|
Stian Hamre
Doctoral
fellowship (2007-2011)
Project
title:
Regional differences in Norwegian medieval burial practices? An osteoarchaeological study.
Project summary:
My project is concerned with the early Christian burial practices in medieval Norway. In the early Christian Norwegian laws from the 11 th century (Eidsivating, Borgarting, Frostating and Gulating ecclesiastical laws), instructions were given to regulate the burial practices at the time. They all state that every Christian who dies shall be taken to church and buried in sacred ground. The differences, however, are concerned with the division of the graveyard as the Borgarting and Eidsivating legislation both divide the graveyard into four different areas where people should be buried according to social status. The people with the highest social standing should be buried closest to the church and the people with lower social status further away from the church with the slaves at the graveyard fence. The Eidsivating legislation also proclaims a sexual division of the graveyard with men buried to the south of the church and the women to the north, and the presence of family plots is also indicated in a later version of the law. The two remaining set of laws (Gulating and Frostating), on the other hand, give no information about a division of the graveyards. The aims of this project are to determine whether such regional difference existed and in what respect, and also to see how the potential differences correspond to the differences in legislation.
These questions will be investigated through an osteoarchaeological study of four different graveyards, one from each area of jurisdiction. Social stratification of the graveyard will be determined on the basis of age at death, stature, and certain pathologies and indicators of malnourishment. The presence of family plots will be studied through an examination of a set of genetically determined non-metric traits. All these skeletal features will be interpreted with regard to their distribution on the graveyard.
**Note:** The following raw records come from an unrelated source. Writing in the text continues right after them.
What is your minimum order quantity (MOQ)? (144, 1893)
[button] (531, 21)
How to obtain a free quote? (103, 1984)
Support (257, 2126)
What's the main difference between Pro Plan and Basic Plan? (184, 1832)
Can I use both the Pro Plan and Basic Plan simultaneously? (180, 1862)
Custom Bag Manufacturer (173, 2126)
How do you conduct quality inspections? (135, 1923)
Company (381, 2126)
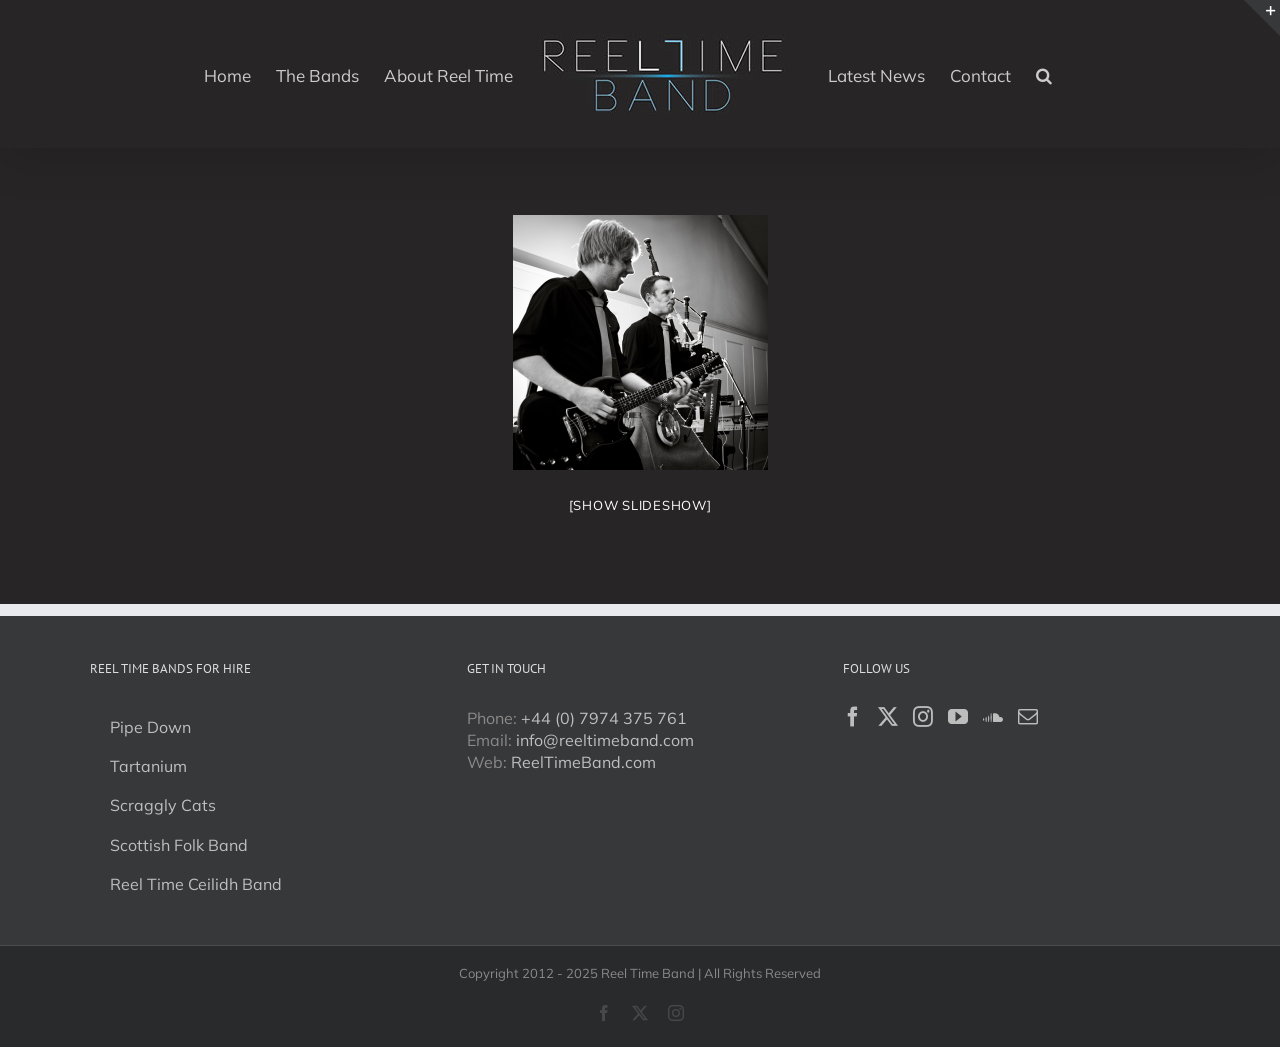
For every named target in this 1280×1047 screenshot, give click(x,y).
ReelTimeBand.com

Publications and osteological reports
Hamre, S. 2007. Report for the osteological examination of K/H 001. FOS report 02/2007. FOS, Bergen.
Hamre, S. 2007. Amendment to the FOS report 01/2006, including the later discovered human skeletal remains from Nonneseter, Bergen. FOS report 01/2007. FOS, Bergen.
Hamre, S. 2006. Final report for the preliminary osteological analysis of the human skeletal remains from Nonneseter, Bergen. FOS report 01/2006. FOS, Bergen
Hamre, S. 2005. Bilateral symmetry as a means of reassembling commingled human remains: a study of the long bones of the upper and lower limbs. Scandinavian Journal of Forensic Science. 11(2):60-68.
Hamre, S. 2005. En innføring i rettsantropologi. Bevis. 4:29-31.
Education
I graduated from the University of New England, Australia, in 2001 with a BA in Archaeology and Palaeoanthropology and in 2003 I got my MSc in Forensic and Biological Anthropology from Bournemouth University, England.